--- The input Enclosed Below ---

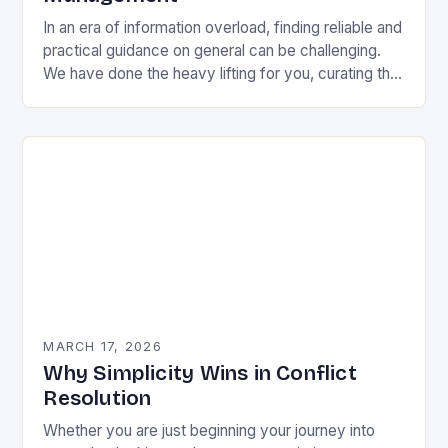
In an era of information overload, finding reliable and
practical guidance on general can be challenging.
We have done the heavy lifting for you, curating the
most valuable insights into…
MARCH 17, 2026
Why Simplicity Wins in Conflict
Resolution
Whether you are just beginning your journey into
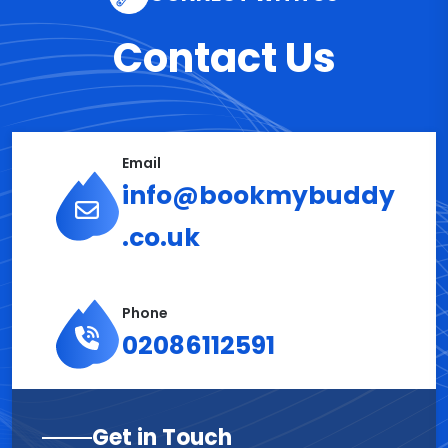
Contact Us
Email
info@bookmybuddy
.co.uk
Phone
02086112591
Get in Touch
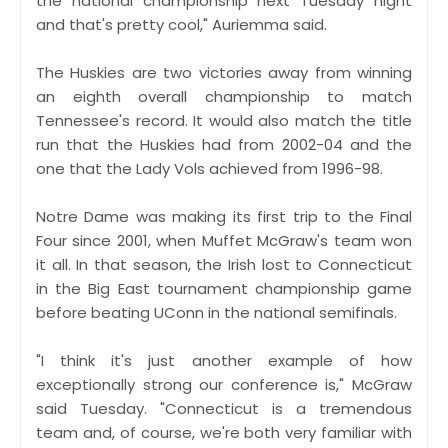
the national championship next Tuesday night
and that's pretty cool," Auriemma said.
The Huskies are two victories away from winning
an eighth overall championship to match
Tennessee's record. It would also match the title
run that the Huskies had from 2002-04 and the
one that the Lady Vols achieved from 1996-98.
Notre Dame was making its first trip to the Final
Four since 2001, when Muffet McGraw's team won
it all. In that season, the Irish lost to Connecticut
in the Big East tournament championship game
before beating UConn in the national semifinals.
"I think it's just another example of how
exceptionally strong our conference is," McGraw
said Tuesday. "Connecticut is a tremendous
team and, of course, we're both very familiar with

--- End of Enclosed The input ---
--- The input Enclosed Below ---

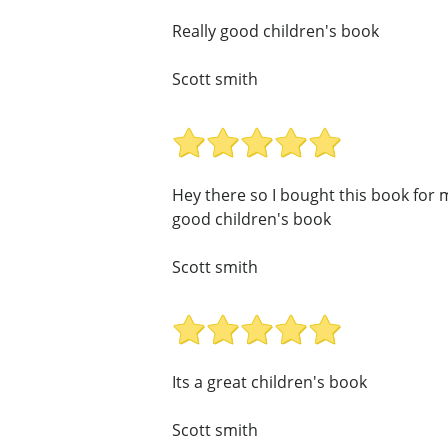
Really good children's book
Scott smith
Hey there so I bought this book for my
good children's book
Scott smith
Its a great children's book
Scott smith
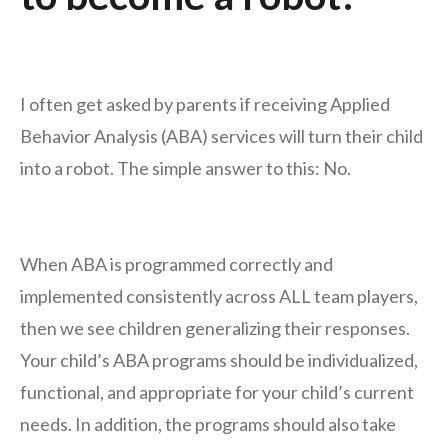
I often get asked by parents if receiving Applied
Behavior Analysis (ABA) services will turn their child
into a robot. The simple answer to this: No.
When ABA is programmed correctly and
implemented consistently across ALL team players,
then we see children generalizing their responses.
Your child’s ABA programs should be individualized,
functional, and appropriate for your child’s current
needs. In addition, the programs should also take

--- End of Enclosed The input ---
--- The input Enclosed Below ---

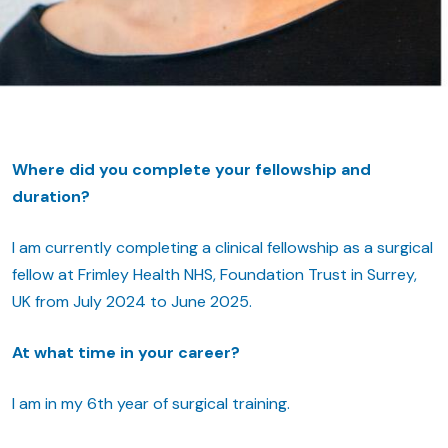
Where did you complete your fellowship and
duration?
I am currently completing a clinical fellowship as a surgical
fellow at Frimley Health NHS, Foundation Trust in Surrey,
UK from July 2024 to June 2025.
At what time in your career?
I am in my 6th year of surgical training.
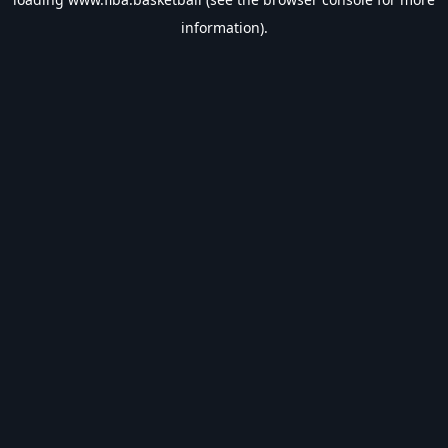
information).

--- End of Enclosed The input ---

» Your task
If "information" is in a line of the listing above, count that line; give the final number and nothing more.

» Response to the exercise
2